Hmm, it has been quite some time since my last post on this blog. Real life can really mess with such things like blogging and my first priority has always been my roleplaying games blog, so Planet Stargazer lay dormant for a while. No more! The other thing which messes with blogging is playing computer games. There are currently two games which keep me enthralled: Avorion and Star Trek Online.
Let me start with the more popular one: Star Trek Online. Star Trek Online is a MMORPG created by Cryptic Studios and published by Perfect World Entertainment. It has a free-to-play model, which means you can play it compeletely free, with some minor limitations. I actually bought the game back in the day when it was initially released (and when it still had a classic subscription model). I have to admit I wasn’t that thrilled about the game back then. I really liked the space combat, but most ground missions were boring, and the client was so badly optimized that it ran like molasses even on pretty fast PCs.
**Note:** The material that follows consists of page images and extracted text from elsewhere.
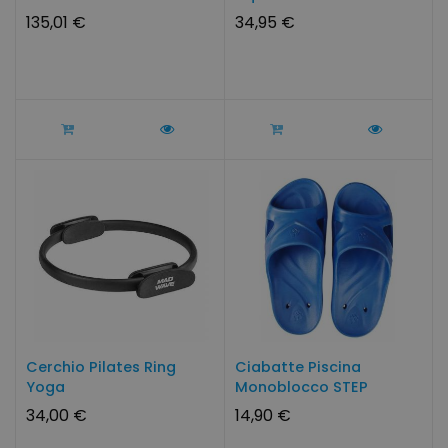
135,01 €
34,95 €
Cerchio Pilates Ring
Ciabatte Piscina
Yoga
Monoblocco STEP
34,00 €
14,90 €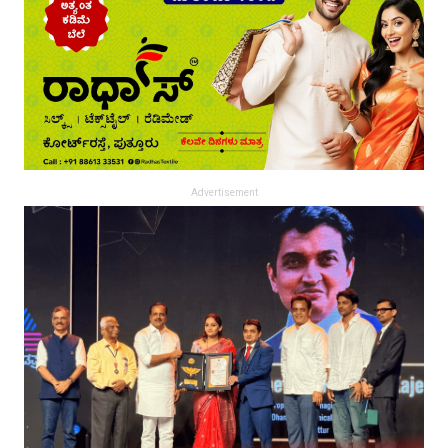
Advertisement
When giving it another chance about a week ago, I was positively surprised. The graphics have been updated and the game runs much, much smoother. Overall missions have been improved, are a bit more diverse (even though there’s still a focus on combat). Some of the ground missions now have some simple puzzles you need to solve in order to progress.
Apropos progress, I was able to rise from Cadet to Vice Admiral in a few days of playing. This is way faster than I remember it to be. I basically just followed the storyline missions and didn’t do much else. Up until Vice Admiral you also get a new ship everytime you get promoted. After that things slow down tremendously. I also had to use some of my hard-earned cash to buy a couple of ZEN (that’s Perfect Worlds in-game currency) in order to buy a new ship. While you can definitely progress quite far without spending real money, the temptation becomes higher as soon as you reach level 50+. The only way to get you hands on ZEN without paying real money is to exchange Dilithium for ZEN in-game. Dilithium ore is often a mission reward and you have to refine it to Dilithium before you can use it. And of course the amount of ore you can refine per day is limited. Aside from ships you can also buy cosmetic items and XP booster etc. with ZEN. But if you are patient you can definitely play the game for a long time without ever paying a penny.
Oh, I haven’t talked much about the gameplay yet. In STO you are the commanding officer of a Starfleet vessel (or one of the other factions like Romulan Republic or Klingon Defense Force). You can either be a science officer, a tactical officer, or an engineering officer. Depending on your class you get access to different abilities, but when it comes to space battles your choice of ships and bridge officers is more important. Yes, even as a science guy, you can fly a more combat-oriented ship if that’s your desire. I have mostly played Ezekiel Aurelius Stargazer, a human science officer. You start with a small ship and – correct me if I am wrong – one bridge officer. You then get sent on various missions. You fly to those missions through “sector space” which is basically a 3D space map until you reach a system. Aside from doing your mission you can also patrol systems. In that case the game generates a mission for you. When you enter the system you usually have to fight off some enemies first. Space combat is actually quite complex. You have to use beam weapons like phasers to drain the enemies’ shields first before you can use torpedos for full effect. Your and your bridge officers’ abilities help to repair damage, hinder foes, buff allies etc. Maneuvering the starships feels like it should feel. The bigger the ships are the slower they turn. A huge dreadnought can easily be outmaneuvered by a small escort.
After having dispatched your enemies you often have to beam down onto a planet, or onto a space station. Sometimes you even board enemy or ally vessels. Ground combat works a lot like what you know from other MMOs, but usually there are no side missions of any kind. In most cases these are all instanced affairs which means you’re on your own, if you are not joining a larger PvE or PvP battle, or if you are in a team. I only recall one area where I could watch other players doing the same missions I did, and honestly it felt a bit weird. The writing of the missions is a mixed bag. The larger storylines are actually not that bad – even if they involve way too much time travel – but sometimes things are a bit silly, and too often missions remind me of bad Star Trek – Next Generation episodes. Luckily the gameplay is intriguing enough to keep me invested.
One thing which really works for me is the graphics. Oh boy, this game looks great. Even though the engine shows it age and still has quite a few bugs and glitches, some of the sights to behold are breathtaking. If you don’t believe me, just check out the screenshots I’ve posted. The sound effects are another highlight. Everything sounds as it should from the engines of your ship to the sound your tricorder makes when scanning something. The music is quite nice, but I’d like to hear a few of the more iconic pieces from the series. But I guess because of licensing this might not always be possible.
There’s so much more about the game which I haven’t mentioned yet, but which would also be beyond the scope of just one blog post: ship customization, uniform customization, buying and selling on the Exchange, duty officers and admirality system, just to name a few. STO has a lot of content and looks fantastic. If you are a fan of Star Trek and MMOs, you definitely should give it a try. But don’t complain if you get hooked.